Here’s what I’m thinking… get the deed and shortsale the mortgages. Ensure you get low comps and bids on repairs (if necessary) to justify a low ball. Offer only 10% on the second. Be at the house when the lender arranges the BPO (learned that lesson the hard way!)

Other option, if the banks won’t play. Get the sellers to fill out a forebearance agreement. Most lenders will require a small amount of cash up front and they’ll put the rest on the backend (this has to be done by the seller)… you just take over payments. Get the guy (seller) out of the house and have a tenant buyer pay the cash required for the forebearance. If there’s enough cash left over (from the tenant buyer), give some to your seller to relocate. There’s some cool things you can do here, but that’s another story. Hope this helps.

Re: What do ya think of this deal, Gurus?? - Posted by phil fernandez

Posted by phil fernandez on October 24, 2003 at 20:39:52:

First if I do the deal, he’s out of the property. What makes you think he’ll pay you back the money that he owes you. He didn’t pay the bank. Making $5,000 on the $8,000 that you loaned him in 30 days
comes out to 750% interest if my math is correct. The judge won’t like that.

I’d go to the holder of both the 1st and 2nd and try to negotiate discounts on the mortgages. But don’t loan this guy money.
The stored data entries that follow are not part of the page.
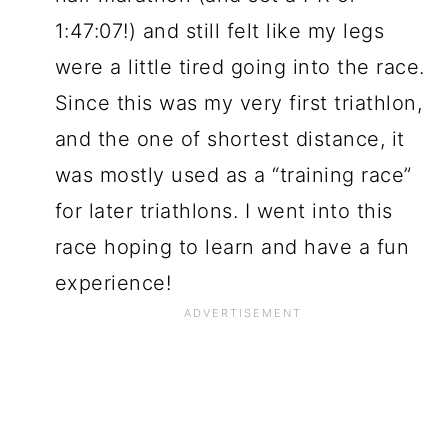
1:47:07!) and still felt like my legs
were a little tired going into the race.
Since this was my very first triathlon,
and the one of shortest distance, it
was mostly used as a “training race”
for later triathlons. I went into this
race hoping to learn and have a fun
experience!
Re: What do ya think of this deal, Gurus?? - Posted by Clair-MO

Posted by Clair-MO on October 24, 2003 at 19:46:13:

Tom, Have your attorney worked out the security forms for you to make this private loan as for usury laws check with your state security exchange commission to see what they have to say about how much interest you can charge the individual. Be simple don’t complicate matters!
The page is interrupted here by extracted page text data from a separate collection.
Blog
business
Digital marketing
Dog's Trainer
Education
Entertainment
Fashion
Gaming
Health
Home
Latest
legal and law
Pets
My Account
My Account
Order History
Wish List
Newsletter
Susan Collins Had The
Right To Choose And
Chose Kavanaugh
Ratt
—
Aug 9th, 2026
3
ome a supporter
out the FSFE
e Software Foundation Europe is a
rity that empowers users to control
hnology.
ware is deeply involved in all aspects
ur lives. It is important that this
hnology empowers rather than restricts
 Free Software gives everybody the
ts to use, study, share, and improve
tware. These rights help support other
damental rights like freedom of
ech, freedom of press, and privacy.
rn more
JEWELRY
Re: What do ya think of this deal, Gurus?? - Posted by Brent_IL

Posted by Brent_IL on October 24, 2003 at 19:44:14:

I?m not a guru.

I just want to make sure I got this right:

When you pay the arrearage, he’s reinstated, and you have a third for $8,000 or $13,000 behind $190,000.

When he doesn’t pay you in 30 days, you are prepared to pay the taxes and make the payments on the first and second loans during the next three months to two years that it takes to get a relief from stay or get through the bankruptcy proceedings.

And then when he files a claim alleging fraud, and motions that any forcible detainer action be abated pending the outcome of his case, you are prepared to support the property for another six months of motions. And when the case is tried your paperwork will make it obvious to a state judge that although the man was under duress because of the impending loss of his home, that 750% a year interest is only fair given that you gave him $8,000 on approximately $50,000 equity.

Is that about it?

As I said, I?m not a guru, but I believe that no good can come from letting a former owner stay in the property, and your guy is still on title.